In a letter to C. Alan Walker, secretary of the state Department of Community and Economic Development, Pittsburgh City Council president Darlene Harris urged the DCED to terminate the city’s status as a financially distressed municipality, a negative image the city has had for almost a decade.
“The continued application of the discredited status undermines our ability to do business as a major metropolitan city,” Harris said.
The city’s coordinators under the DCED’s workout program, known commonly as Act 47, said in a report last fall that Pittsburgh’s finances had improved enough to merit an exit.
“Pittsburgh has implemented a strategy to address its legacy costs of retiree pensions, retiree health care, workers’ compensation and capital needs with funding and management tools to moderate growth,” PFM Group Inc. and Eckert Seamans Cherin & Mellott LLC wrote.
The city pared its debt from $824 million in 2006, when Mayor Luke Ravenstahl took office, to $581 million. Finance director Scott Kunka has projected that amount to drop to $490 million in 2014. The city and its recovery coordinators expect to completely pay off existing debt by 2026.
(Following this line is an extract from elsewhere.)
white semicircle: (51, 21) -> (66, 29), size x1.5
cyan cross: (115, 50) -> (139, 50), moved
“We have not made a decision yet on Pittsburgh’s Act 47 status,” DCED spokesman Steve Kratz said late Monday afternoon. “The only timeline is when the secretary and the department are 100% certain. That’s more important than for us to make a decision based on an arbitrary timeline or too quickly.
“We’re in constant communication with the city’s Act 47 coordinators and are reviewing the city’s financial situation internally.”
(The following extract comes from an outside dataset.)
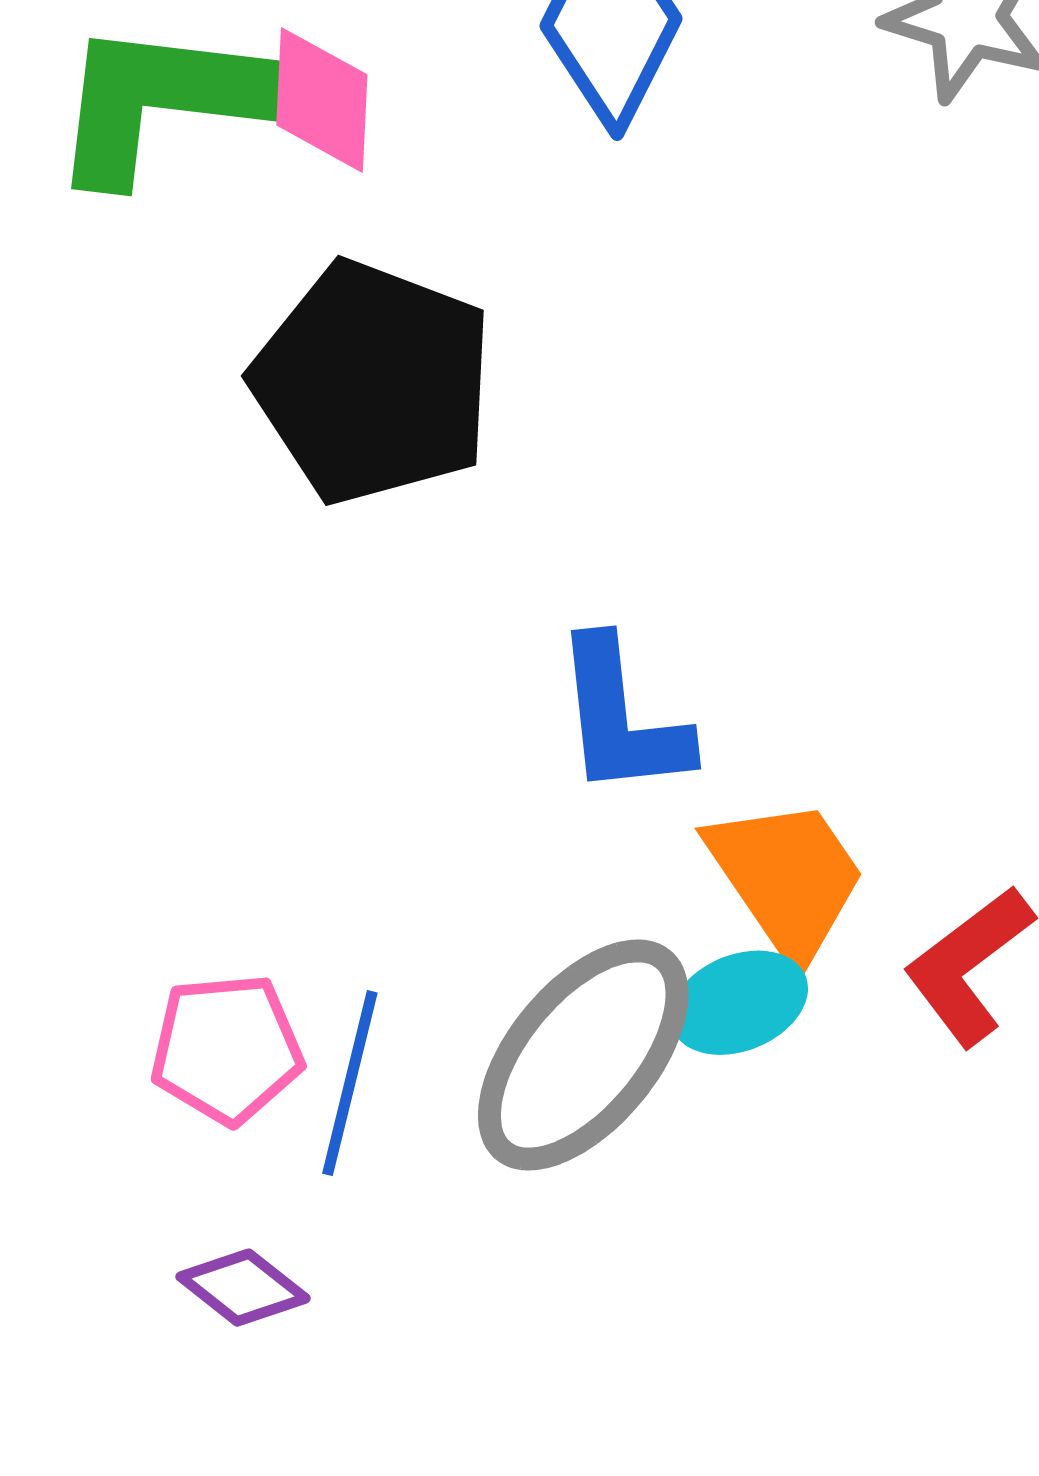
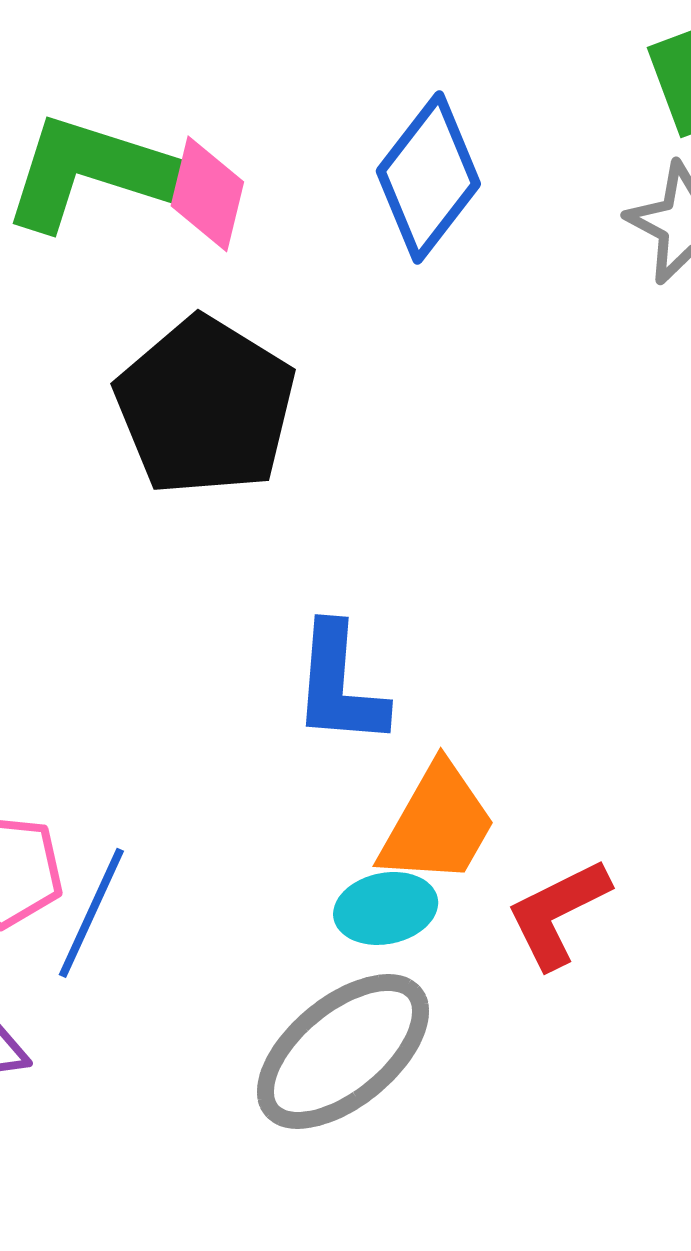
orange trapezoid: (787, 878) -> (438, 824), turned 53
gray ellipse: (583, 1055) -> (343, 1051), moved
Pittsburgh, regardless of DCED’s response, will remain under the budget watch of the Intergovernmental Cooperation Authority, which oversees Pennsylvania’s second-class communities. The state categorized its cities by population tiers.
“At a minimum, having the redundancy of two oversight committees continues to be a waste of taxpayer money that could be much better spent on the needs of our communities,” Harris wrote.
Moody’s Investors Service rates the city’s general obligation bonds A1, while Fitch Ratings and Standard & Poor’s assign A and BBB ratings, respectively.